Tables Turned: A UCSF Staffer Undergoes Treatment

It started with dizziness. Then came the headaches and the blurry vision, followed by slurred speech.

“I couldn’t go to work or drive,” says Ingrid, a 43-year-old mother who works as a scheduler for the UC San Francisco Department of Radiology and Biomedical Imaging.

As a scheduler, Ingrid is one of 20 team members who, between the hours of 8 a.m. and 5 p.m. each day, serve patients and referring providers by identifying appropriate times and locations for imaging exams or interventional procedures. They service about 650 calls each day. Ingrid, who has been in the field of medical scheduling for more than a decade, has worked for the department for three years and is enthusiastic about the function and her role in it. She enjoys the opportunity to be one of the first points of contact a patient may have with the radiology team.

Though Ingrid’s symptoms built up over the course of the year, she says, “I kept putting things off. When I did see my doctor, at first they thought I might have multiple sclerosis.” The final confirmed diagnosis was a decidedly less-permanent, though still concerning, condition: benign meningioma, a growth that arises from the membranes that cover brain tissue.
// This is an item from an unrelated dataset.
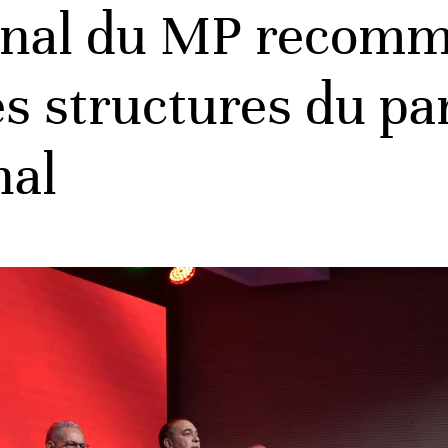
ional du MP recomm
s structures du par
nal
Most meningiomas are slow growing and can be medically monitored until symptoms like Ingrid’s affect daily life. The condition has received considerable publicity since E! News television host Maria Menounos publicly discussed the successful surgery to remove her meningioma in summer 2017. Menounos’s successful treatment and recovery no doubt comforted many patients and their families. In fact, Ingrid used the celebrity’s experience to explain to her daughter what was going on in her case.
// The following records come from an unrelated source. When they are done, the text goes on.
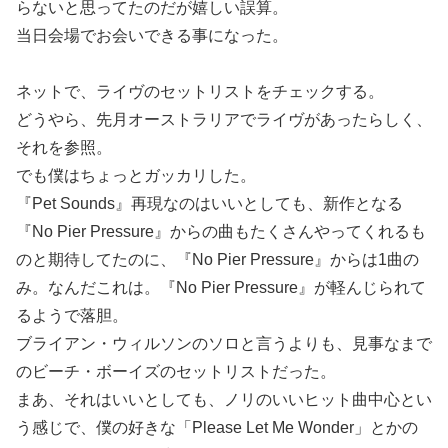
らないと思ってたのだが嬉しい誤算。
当日会場でお会いできる事になった。
ネットで、ライヴのセットリストをチェックする。
どうやら、先月オーストラリアでライヴがあったらしく、
それを参照。
でも僕はちょっとガッカリした。
『Pet Sounds』再現なのはいいとしても、新作となる
『No Pier Pressure』からの曲もたくさんやってくれるも
のと期待してたのに、『No Pier Pressure』からは1曲の
み。なんだこれは。『No Pier Pressure』が軽んじられて
るようで落胆。
ブライアン・ウィルソンのソロと言うよりも、見事なまで
のビーチ・ボーイズのセットリストだった。
まあ、それはいいとしても、ノリのいいヒット曲中心とい
う感じで、僕の好きな「Please Let Me Wonder」とかの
Ingrid’s neurologist and primary care physician referred her to Michael McDermott, MD in the UCSF Department of Neurological Surgery, which has extensive experience and nationally recognized expertise with meningiomas. "In many cases, we can monitor meningiomas with serial imaging scans or treat them with radiation therapy,” says Dr. McDermott. "But in Ingrid's case, the tumor was beginning to compress her optic nerve, which can lead to permanent vision loss. In this instance, it is critical to remove the tumor surgically."

Neurological Surgery works closely with UCSF Radiology, also a nationally known center for imaging these tumors. Radiology’s experts use the latest imaging technology to help diagnose the extent of the meningioma and help surgeons refine their precise approach. UCSF radiologist Christine Glastonbury, MD, confirms that meningiomas can produce symptoms easily confused with other conditions. “The radiological view is essential in a precise diagnosis of meningioma,” notes Dr. Glastonbury.  
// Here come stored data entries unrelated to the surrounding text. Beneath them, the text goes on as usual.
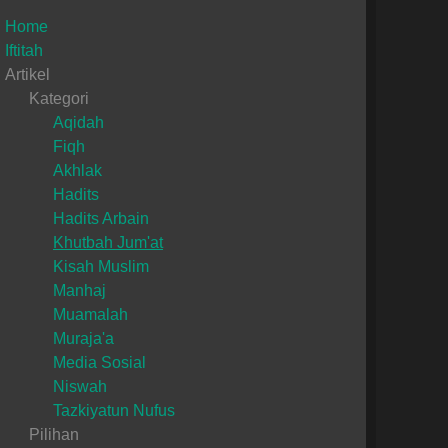
Home
Iftitah
Artikel
Kategori
Aqidah
Fiqh
Akhlak
Hadits
Hadits Arbain
Khutbah Jum'at
Kisah Muslim
Manhaj
Muamalah
Muraja'a
Media Sosial
Niswah
Tazkiyatun Nufus
Pilihan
UCSF Radiology is also prepared to offer patients comfort and safety during this stressful time. These are issues Ingrid had already worked through in her role as scheduler, reassuring patients that UCSF Radiology offers wide-bore MRI machines to help those who experience claustrophobia, as many do. Patients can also watch video content during MRI procedures, or listen to music. “You aren’t by yourself,” said Ingrid of her imaging experience.  

Meningiomas have been a particular focus for Dr. McDermott and he has authored many of the guidelines for their management. Although some meningiomas are called "benign," they can still significantly impact quality of life. He and his team are testing a new online tool that gathers data on quality-of-life measures specific to meningioma patients (such as pain or the ability to perform activities of daily living) to ensure that the team is optimizing care in all areas of life, not just surgical results.

Ingrid’s delicate surgery took nearly all day, but ultimately was successful. Ingrid remembers waking on and off in her first hours of recovery, surrounded by the many friends and family who came to support her. Recovery wasn’t easy, especially the first few days when Ingrid experienced a lot of pain. But she got through it with the same can-do attitude that informs her work.

Thanks to the procedure, Ingrid feels even more compassion for patients who call the scheduling line. “Never did I think I would be on the patient side of things!” she says. “I really did get great care from start to finish. The tech who managed one of my initial MRIs set up my favorite Pandora station so I could relax to music. The nurse assigned to me after surgery never left my side. Now when I talk to patients in my role as a scheduler, I feel like I can reassure them from my own experience.”